In case you missed it, there've been some fascinating experiments with self-resolving markets on Manifold lately. The idea of a self-resolving market is that sometimes it's hard or impossible to pin down unambiguous resolution criteria for a prediction. In that case resolving to the consensus of the market participants may make sense. And from a prediction market perspective, the obvious way to define "the consensus of the participants" is the market price. See also Keynesian beauty contests. It's weirdly self-referential but maybe there are conditions in which we expect it to work?

We've seen one spectacular failure -- https://manifold.markets/jack/will-biden-be-president-on-915-reso -- in which an exciting tug-o-war was waged that had little connection to what the market was purportedly predicting.
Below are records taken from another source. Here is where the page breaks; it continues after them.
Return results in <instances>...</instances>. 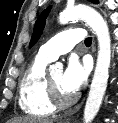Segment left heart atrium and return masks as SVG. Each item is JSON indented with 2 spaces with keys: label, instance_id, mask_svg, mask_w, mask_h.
<instances>
[{
  "label": "left heart atrium",
  "instance_id": "39dd6f15",
  "mask_svg": "<svg viewBox=\"0 0 118 123\" xmlns=\"http://www.w3.org/2000/svg\"><path fill=\"white\" fill-rule=\"evenodd\" d=\"M89 67L76 56H71L63 73V85L72 94L77 92L87 81Z\"/></svg>",
  "mask_w": 118,
  "mask_h": 123
}]
</instances>
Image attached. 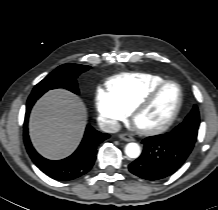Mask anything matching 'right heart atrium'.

But I conjecture that that was mostly about the hard(ish) end date. In setting up the experiment we knew that a known end date opens the market up to price manipulation at the last second and we tried to mitigate that with a random close time, but it was a random close time within a small window. It was still possible to temporarily manipulate the price for profit.

So this is an experiment to see how close we get to the truth if the market self-resolves as follows:

1. The market won't close before the end of October (when the true outcome is known).

2. The market will then stay open until the market price fully quiesces, meaning it stays the same (to the nearest whole percent) for two business days in a row. The market then resolves to that price.

3. But if a market participant wants to go on vacation or something, they can just ask in the comments to not let the market close before they return. We want to only resolve to a genuine consensus probability.

4. If we go all the way [through] November without the market stabilizing then it resolves N/A. That would be a shame but not necessarily bad, in general, in terms of the market price being informative, if it's oscillating around some estimate of the underlying truth.

Point 3 might be silly and unscalable, I'm not sure. It's an experiment. But if it did make sense, one can imagine ways to make it scale to larger markets. The answer might be to stick to a strict definition of quiescence and traders can just use trading bots or limit orders while they're away. (Or we could just say that checking in every other business day isn't that onerous, suck it up.)

Point 4 may open up an unfortunate loophole in that a participant can force the price to oscillate if they don't like the outcome. I think liquidity fees could solve that (which may be important anyway, since it's a very valuable property of markets that liquidity increases with trading volume!) because then it would get more and more expensive to keep the price oscillating. For this experiment, we'll just take the risk that that happens. Since everyone gets their money back in that case, the risk is arguably not so bad.

UPDATE: From the comments, pinning down the criteria for quiescence:

If the market price stays the same or oscillates between consecutive integer percents from noon pacific to noon pacific two business days later (so at least 48 hours, longer over weekends and holidays) then that counts as the market quiescing. I plan to add comments warning us as we approach the end of the window and plan to say yes to requests to temporarily lengthen the window (assuming they're based on real-world reasons like vacations).

PS: The official Schelling Point is 95%. Or oscillating between 94% and 95%.